Las pinturas del Evangelio bíblico de los primeros Rembrandt están impregnadas de un movimiento tormentoso, lleno de patetismo excesivo. Fueron creados por el maestro bajo la influencia del arte barroco, que se originó a principios de siglo en Italia y se extendió por toda Europa occidental.
Entre las mejores obras del período de Leiden se encuentra la pintura “Cristo y los discípulos en Emaús”, escrita por Rembrandt alrededor de 1629 y ahora en una colección privada en París. Fue creado en base a la famosa leyenda del evangelio, que relata uno de los milagros del Cristo resucitado después de su muerte. En un camino rural, una persona desconocida se unió a los dos discípulos viajeros de Cristo.
Al llegar a la ciudad de Emaús, el destino de su viaje, los viajeros se sentaron a comer. Y en ese momento, cuando un extraño con un gesto peculiar partió el pan, los estudiantes asombrados lo reconocieron como su maestro.

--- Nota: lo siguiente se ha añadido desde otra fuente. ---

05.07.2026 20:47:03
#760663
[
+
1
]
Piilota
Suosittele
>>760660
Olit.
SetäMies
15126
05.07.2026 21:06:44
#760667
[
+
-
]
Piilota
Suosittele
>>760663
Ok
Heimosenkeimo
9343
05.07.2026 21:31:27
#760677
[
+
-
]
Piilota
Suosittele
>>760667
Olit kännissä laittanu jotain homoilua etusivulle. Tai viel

Majestuosamente recostado en su silla, Cristo se alza orgullosamente sobre todos los que lo rodean. De su gran figura, sentada con confianza, sopla una fuerza inquebrantable.

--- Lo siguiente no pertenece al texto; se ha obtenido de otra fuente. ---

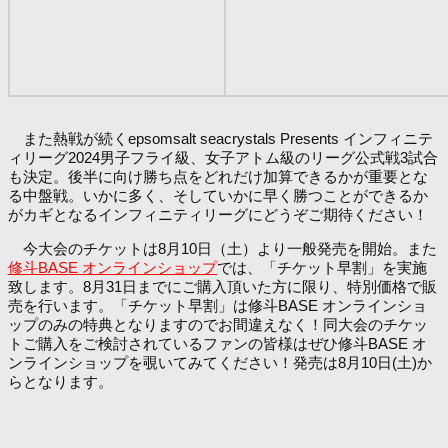
また熱戦が続くepsomsalt seacrystals Presents インフィニテ
ィリーグ2024男子フライ級、女子アトム級のリーグ公式戦3試合
も決定。後半に向け勝ち点をどれだけ加算できるかが重要とな
る中盤戦。いかに多く、そしていかに早く勝つことができるか
がカギとなるインフィニティリーグにどうぞご期待ください！
今大会のチケットは8月10日（土）より一般発売を開始。また
修斗BASE オンラインショップ
では、「チケット早割」を実施
致します。8月31日までにご購入頂いた方に限り、特別価格で販
売を行います。「チケット早割」は修斗BASE オンラインショ
ップのみの特典となりますのでお間違えなく！同大会のチケッ
トご購入をご検討されているファンの皆様はぜひ修斗BASE オ
ンラインショップを覗いてみてください！発売は8月10日(土)か
らとなります。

El artista interpreta el resplandor que emana de él como la luz de una fuente invisible, protegida del espectador por el cuerpo de Cristo.
En el contexto de una pared sin cuerpo, que parece disolverse en la luz brillante, sientes especialmente el poder expresivo de su silueta. A diferencia del héroe de la pintura del Louvre sobre el mismo tema, creado por Rembrandt diecinueve años después, Cristo no requiere compasión, sino admiración. Los discípulos están abrumados y abrumados por su poder.
Uno, que dejó caer la silla con fuerza, cayó frenéticamente de rodillas sobre las piernas, otro levantó los brazos, sobresaltado y retrocedió. La oscuridad reinante parecía contener algo incomprensible, casi siniestro.